Il avait également assuré que le président Donald Trump était « déterminé à dépenser ce qui est nécessaire ».

« Système de chômage équitable »

L’accord que les deux camps tentent de mettre sur pied contient, entre autres, de nouveaux prêts aux petites et moyennes entreprises touchées par la crise, ainsi que des aides financières pour permettre aux écoles de rouvrir, une priorité de Donald Trump.

« Ne prenons pas en otage nos enfants, ni nos petites entreprises qui ont besoin de se remettre au travail », a souligné Steven Mnuchin.

« Il y a évidemment une limite à ce que nous pouvons prêter », mais « nous n’y sommes pas encore », a-t-il précisé.

Et alors que des millions d’Américains se retrouvent au chômage, avec souvent peu de perspectives d’embauche à court terme, « nous devons avoir un système de chômage équitable pour les personnes qui ne peuvent pas trouver d’emploi », a précisé Steven Mnuchin.

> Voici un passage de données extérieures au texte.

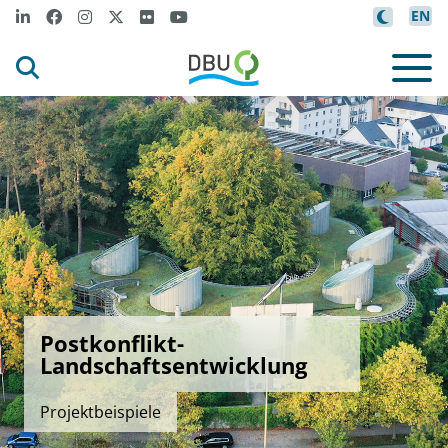
EN
Postkonflikt-
Landschaftsentwicklung
Projektbeispiele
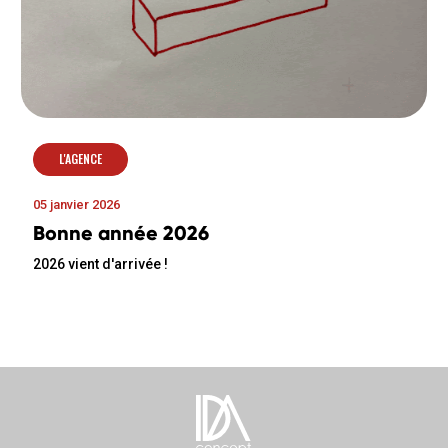
L'AGENCE
05 janvier 2026
Bonne année 2026
2026 vient d'arrivée !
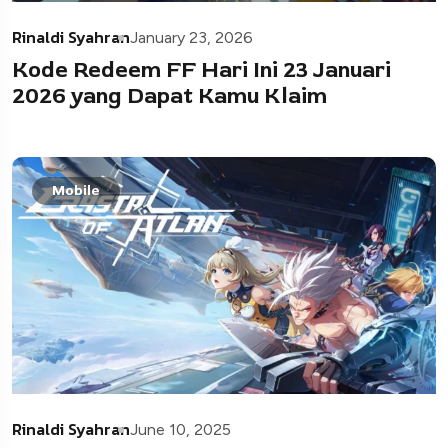
Rinaldi Syahran
January 23, 2026
Kode Redeem FF Hari Ini 23 Januari
2026 yang Dapat Kamu Klaim
Mobile
Rinaldi Syahran
June 10, 2025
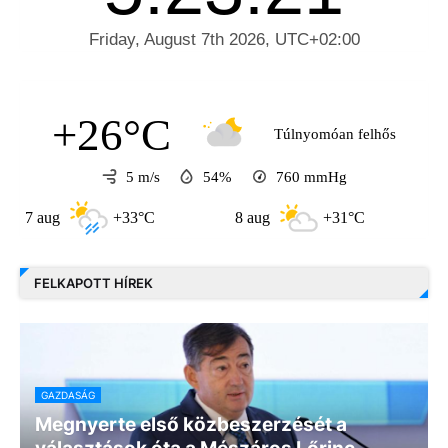
+26°C
Túlnyomóan felhős
5 m/s
54%
760
mmHg
ug
+33°C
8 aug
+31°C
9 aug
FELKAPOTT HÍREK
GAZDASÁG
Megnyerte első közbeszerzését a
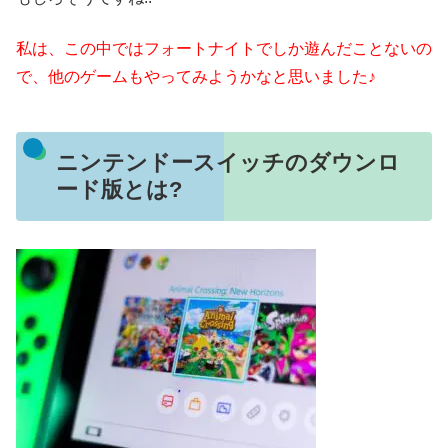
私は、この中ではフォートナイトでしか遊んだことないの
で、他のゲームもやってみようかなと思いました♪
ニンテンドースイッチのダウンロ
ード版とは?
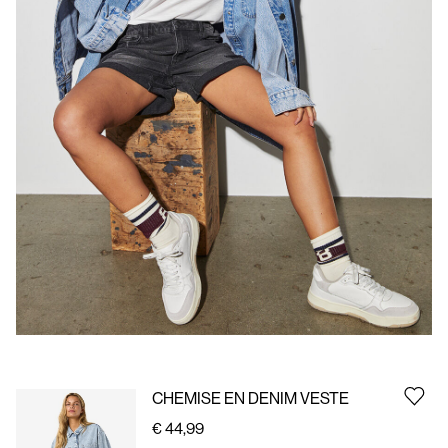
À
propos
de
nous
France
/
français
CHEMISE EN DENIM VESTE
€ 44,99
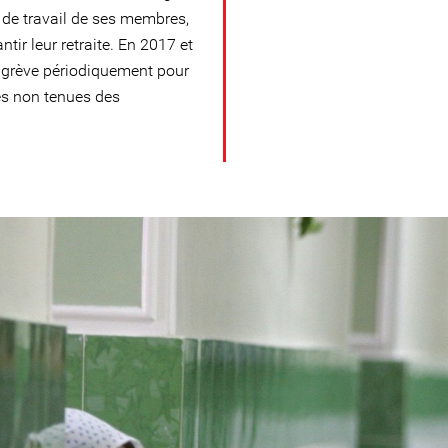
 de travail de ses membres,
ntir leur retraite. En 2017 et
n grève périodiquement pour
es non tenues des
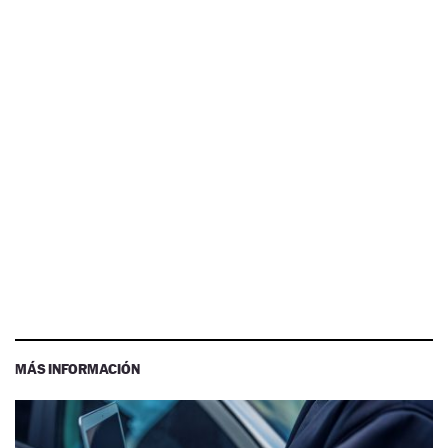
MÁS INFORMACIÓN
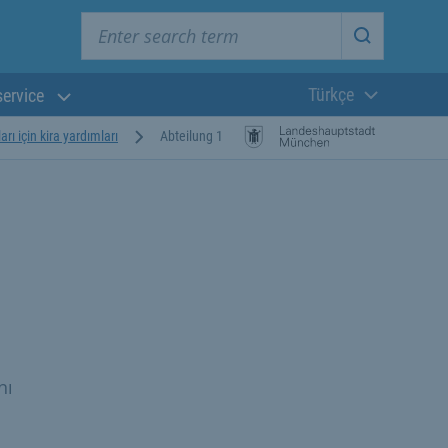
Enter search term
Start searc
Türkçe
service
Güncel dil:
rı için kira yardımları
Abteilung 1
nı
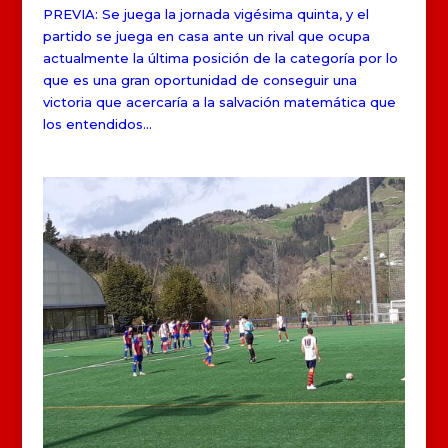
PREVIA: Se juega la jornada vigésima quinta, y el
partido se juega en casa ante un rival que ocupa
actualmente la última posición de la categoría por lo
que es una gran oportunidad de conseguir una
victoria que acercaría a la salvación matemática que
los entendidos...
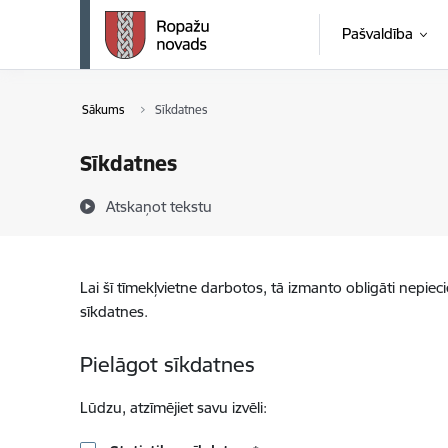
Pāriet uz lapas saturu
Pašvaldība
Sākums
Sīkdatnes
Sīkdatnes
Atskaņot tekstu
Lai šī tīmekļvietne darbotos, tā izmanto obligāti nepiec
sīkdatnes.
Pielāgot sīkdatnes
Lūdzu, atzīmējiet savu izvēli:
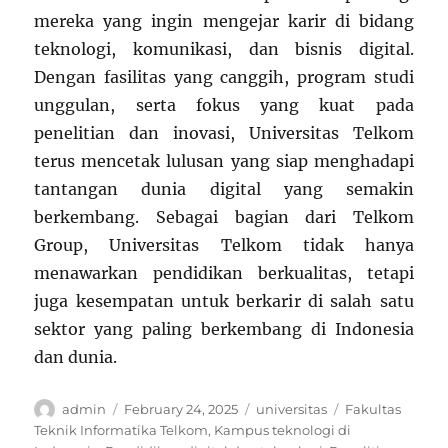
mereka yang ingin mengejar karir di bidang
teknologi, komunikasi, dan bisnis digital.
Dengan fasilitas yang canggih, program studi
unggulan, serta fokus yang kuat pada
penelitian dan inovasi, Universitas Telkom
terus mencetak lulusan yang siap menghadapi
tantangan dunia digital yang semakin
berkembang. Sebagai bagian dari Telkom
Group, Universitas Telkom tidak hanya
menawarkan pendidikan berkualitas, tetapi
juga kesempatan untuk berkarir di salah satu
sektor yang paling berkembang di Indonesia
dan dunia.
Author
Posted
Categories
Tags
admin
February 24, 2025
universitas
Fakultas
on
Teknik Informatika Telkom
,
Kampus teknologi di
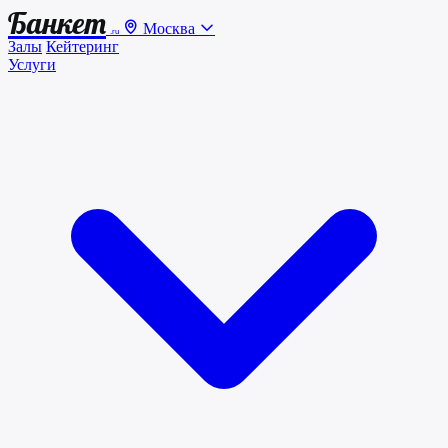
Банкет
Москва
.ru
Залы
Кейтеринг
Услуги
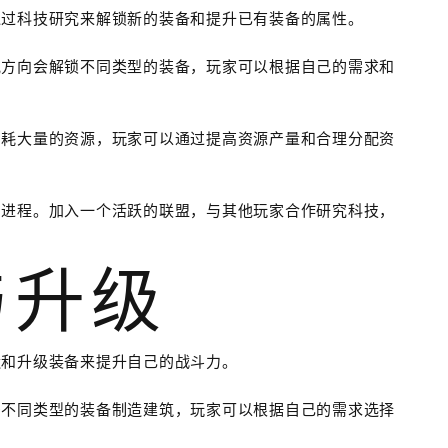
通过科技研究来解锁新的装备和提升已有装备的属性。
究方向会解锁不同类型的装备，玩家可以根据自己的需求和
消耗大量的资源，玩家可以通过提高资源产量和合理分配资
的进程。加入一个活跃的联盟，与其他玩家合作研究科技，
与升级
造和升级装备来提升自己的战斗力。
多不同类型的装备制造建筑，玩家可以根据自己的需求选择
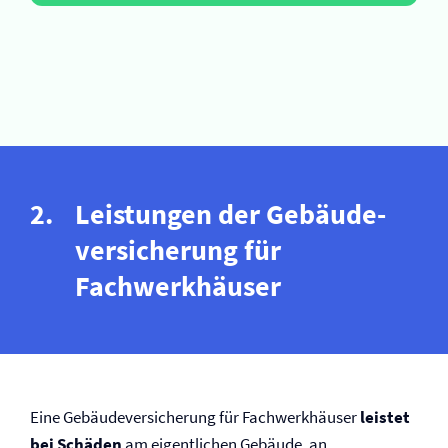
Leistungen der Gebäude­
versicherung für
Fachwerkhäuser
Eine Gebäude­versicherung für Fachwerkhäuser
leistet
bei Schäden
am eigentlichen Gebäude, an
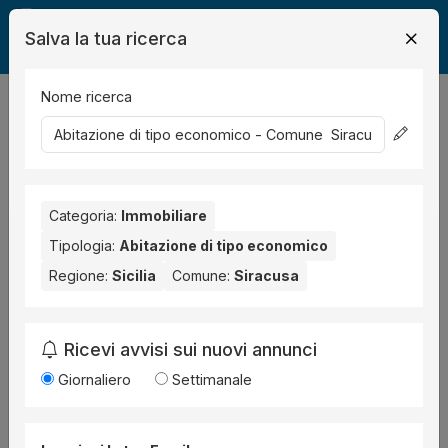
Salva la tua ricerca
Nome ricerca
Legalmente
Immobili
Siracusa
abitazione economica
1
risultati
Ordina per
Categoria:
Immobiliare
Tipologia:
Abitazione di tipo economico
Regione:
Sicilia
Comune:
Siracusa
Ricevi avvisi sui nuovi annunci
Giornaliero
Settimanale
Abitazione economica
all'asta a Siracusa Via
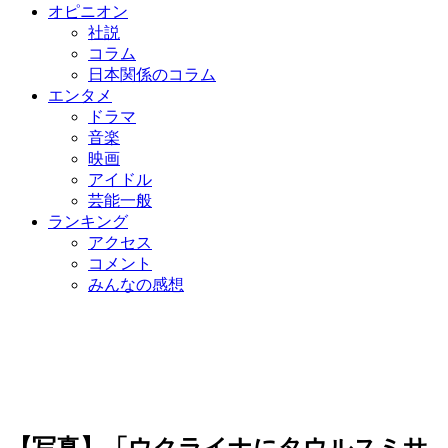
オピニオン
社説
コラム
日本関係のコラム
エンタメ
ドラマ
音楽
映画
アイドル
芸能一般
ランキング
アクセス
コメント
みんなの感想
【写真】「ウクライナにタウルスミサ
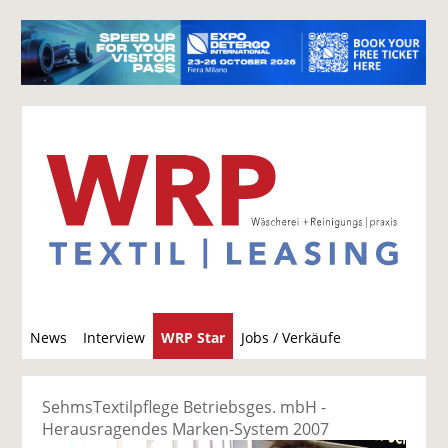
S
News
Interview
WRP Star
Jobs / Verkäufe
u
c
h
SehmsTextilpflege Betriebsges. mbH -
e
Herausragendes Marken-System 2007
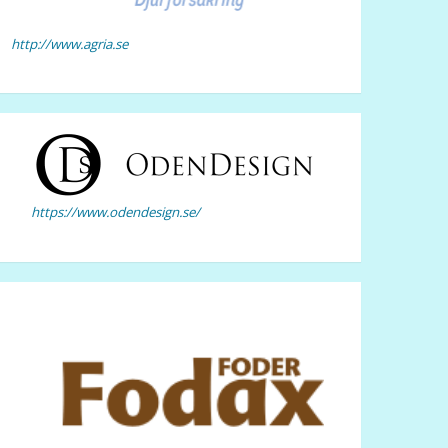
http://www.agria.se
https://www.odendesign.se/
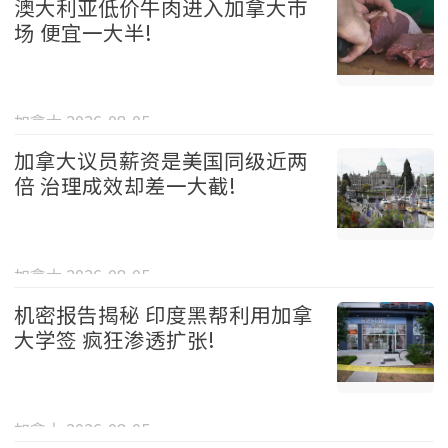
澳大利亚低价牛肉进入加拿大市
场 便宜一大半!
加拿大 2026-08-05
加拿大议员薪资是美国同级近两
倍 治理成效却差一大截!
加拿大 2026-08-05
机密报告揭秘 印度黑帮利用加拿
大学签 疯狂渗透扩张!
加拿大 2026-08-05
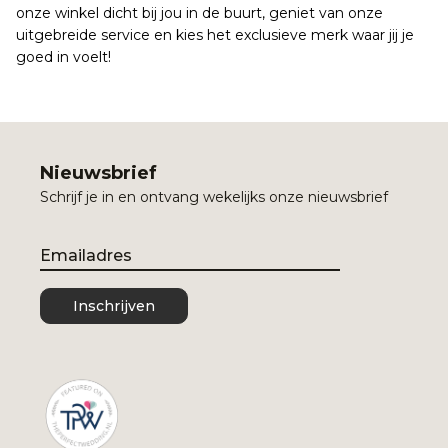
onze winkel dicht bij jou in de buurt, geniet van onze
uitgebreide service en kies het exclusieve merk waar jij je
goed in voelt!
Nieuwsbrief
Schrijf je in en ontvang wekelijks onze nieuwsbrief
Email
Inschrijven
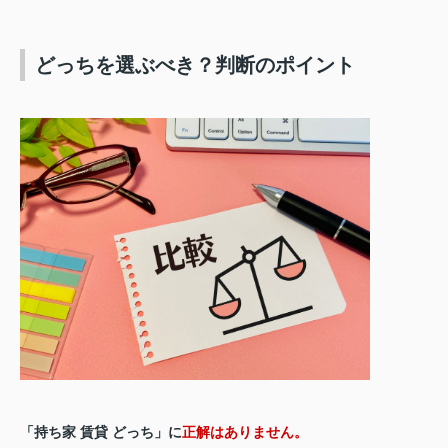
どっちを選ぶべき？判断のポイント
「持ち家 賃貸 どっち」に
正解はありません。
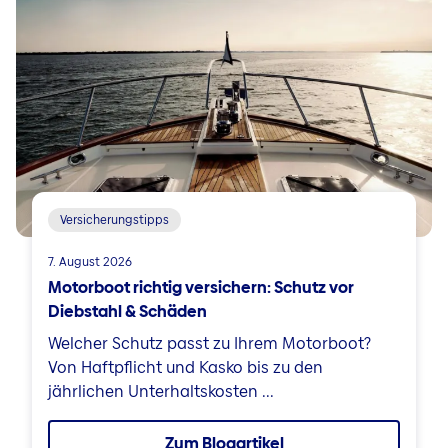
Versicherungstipps
7. August 2026
Motorboot richtig versichern: Schutz vor
Diebstahl & Schäden
Welcher Schutz passt zu Ihrem Motorboot?
Von Haftpflicht und Kasko bis zu den
jährlichen Unterhaltskosten ...
Zum Blogartikel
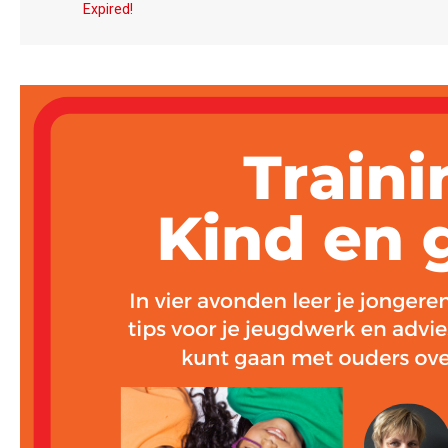
Expired!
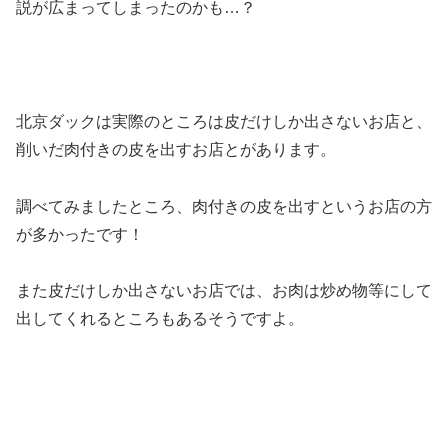
説が広まってしまったのかも…？
北京ダックは実際のところは皮だけしか出さないお店と、
削いだ肉付きの皮を出すお店とがあります。
調べてみましたところ、肉付きの皮を出すというお店の方
が多かったです！
また皮だけしか出さないお店では、お肉は炒め物等にして
出してくれるところもあるそうですよ。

Un plan titanesque de 2200 milliards de dollars avait été adopté fin mars par l’administration Trump et le Congrès, pour aider le pays à garder la tête hors de l’eau alors que la pandémie s’y étendait.

Ces milliards de dollars ont permis à des entreprises de continuer à payer les salaires, ou à des ménages de continuer à consommer, évitant à des commerces de mettre la clé sous la porte.